Precariedade laboral marca a actividade artística na Europa. Apesar de tudo?
Uma boa parte dos profissionais das artes do espectáculo ? quer se trate de actores, bailarinos, ?performers?, músicos ou de pessoal técnico ? vive a maior parte do tempo na corda bamba, divididos entre a possibilidade de um emprego a termo certo e a permanente incerteza de voltar a conseguir um trabalho. Quando aplaudimos a sua presença em palco ou no ecrã, raramente imaginamos que a actividade destes profissionais não se resume ao tempo consagrado aos ensaios e aos espectáculos, que podem variar entre uns poucos de dias a uns meses, mas também à formação, à procura de novos trabalhos, à gestação de novos projectos, à experimentação e à pesquisa. Os contratos de trabalho nas áreas de actividade ligadas à produção das artes do palco ou do audiovisual, porém, limitam-se habitualmente ao tempo que medeia entre a preparação e a concretização das respectivas produções.

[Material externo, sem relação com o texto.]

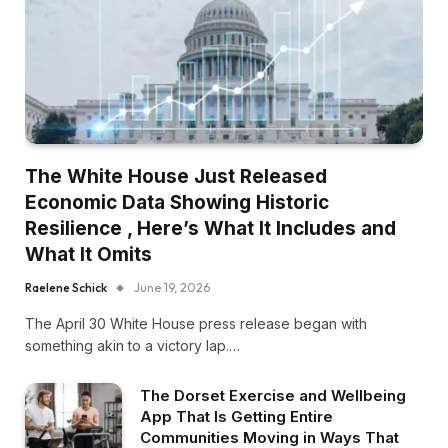
The White House Just Released
Economic Data Showing Historic
Resilience , Here’s What It Includes and
What It Omits
Raelene Schick
June 19, 2026
The April 30 White House press release began with
something akin to a victory lap.…
The Dorset Exercise and Wellbeing
App That Is Getting Entire
Communities Moving in Ways That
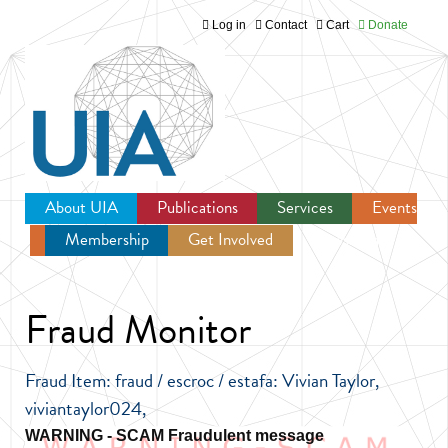
Log in
Contact
Cart
Donate
Jump to navigation
About UIA
Publications
Services
Events
Membership
Get Involved
Newsroom
Fraud Monitor
Fraud Item: fraud / escroc / estafa: Vivian Taylor,
viviantaylor024,
Fraudulent message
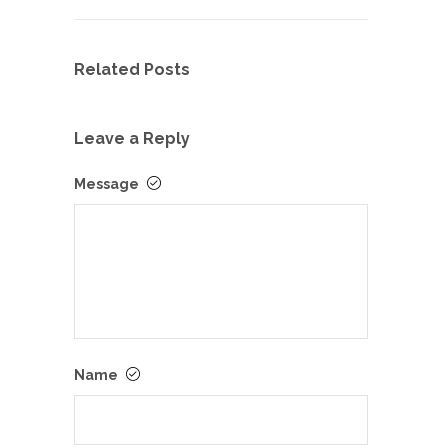
Related Posts
Leave a Reply
Message
Name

Como vivem, então, os profissionais do espectáculo quando não têm um vínculo estável a uma empresa ou companhia produtora deste género de oferta cultural? Que tipo de protecção social, traduzida nomeadamente em subsídios de intermitência ou em regimes fiscais de excepção, é concedida aos trabalhadores da área artística, em Portugal e na Europa, para fazerem face ao desemprego conjuntural que marca a sua actividade? Foi a estas e outras perguntas que nos propusemos responder no dossier deste mês.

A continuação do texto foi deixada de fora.